Seront exemptés de cette obligation :

  • Les ménages ;
  • Les personnes qui remettent des huiles usagées à des ramasseurs agréés ;
  • Les personnes qui remettent un véhicule hors d’usage à une installation de traitement agréée ;
  • Les personnes qui ont notifié un transfert transfrontalier de déchets conformément au règlement (UE) 1013/2006 du 14 juin 2006 ;
  • Les personnes qui ont remis les déchets à un éco-organisme.

Ces dispositions entrent en vigueur le 1er janvier 2022.

L’objectif de la numérisation du bordereau de suivi est de mieux informer, à chaque opération réalisée, l’émetteur du bordereau et les pouvoirs publics.

Concernant les conséquences pénales :

De nouvelles sanctions pénales sont prévues.

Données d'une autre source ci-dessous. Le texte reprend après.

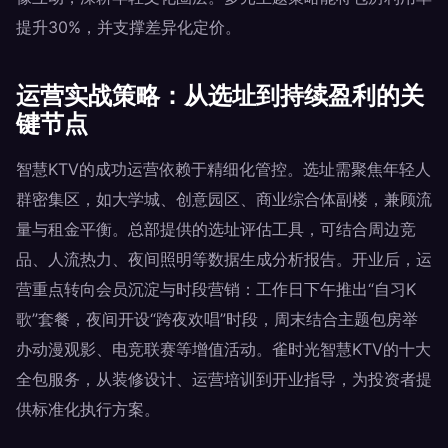
提升30%，并支撑差异化定价。
运营实战策略：从选址到持续盈利的关
键节点
智慧KTV的成功运营依赖于精细化管控。选址需聚焦年轻人
群密集区，如大学城、创意园区、商业综合体副楼，兼顾流
量与租金平衡。总部提供的选址评估工具，可结合周边竞
品、人流热力、夜间照明等数据生成分析报告。开业后，运
营重点转向会员沉淀与时段营销：工作日下午推出“自习K
歌”套餐，夜间开设“跨夜欢唱”时段，周末结合主题包房举
办动漫观影、电竞联赛等增值活动。雀时光智慧KTV的十大
全包服务，从装修设计、运营培训到开业指导，为投资者提
供标准化执行方案。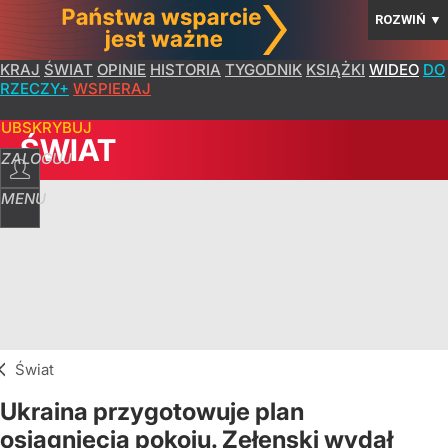
ROZWIŃ
▼
KRAJ
ŚWIAT
OPINIE
HISTORIA
TYGODNIK
KSIĄŻKI
WIDEO
DO
RZECZY+
WSPIERAJ
SUBSKRYBUJ
ŚWIAT
ZALOGUJ
MENU
Świat
Ukraina przygotowuje plan
osiągnięcia pokoju. Zełenski wydał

En effet, le non-respect de ces obligations est accompagné de l’amende prévue pour les contraventions de 4ème classe (article 541-78 du Code de l’environnement).

Pour rappel, par le décret n° 2020-1573 du 11 décembre 2020, le Gouvernement a modifié de nombreuses dispositions réglementaires relatives à la prévention et à la gestion des déchets. Transposant des exigences européennes liées à la planification des déchets, il a notamment modifié les contenus attendus des plans régionaux de prévention et de gestion des déchets et des schémas régionaux d’aménagement, de développement durable et d’égalité des territoires (SRADDET). Outre les précisions apportées sur le contrôle des déchets contaminés en polluants organiques persistants, ce texte a également modifié certaines dispositions relatives à la collecte et au transport des déchets, notamment pour les déchets ménagers et assimilés. Enfin, le décret a fixé les modalités d’application de dispositions législatives concernant le tri et la valorisation des biodéchets et a modifié les sanctions pénales applicables en matière de dépôts sauvages et de gestion des déchets. La plupart des modifications prévues par ce décret sont entrées en vigueur le 14 décembre 2020.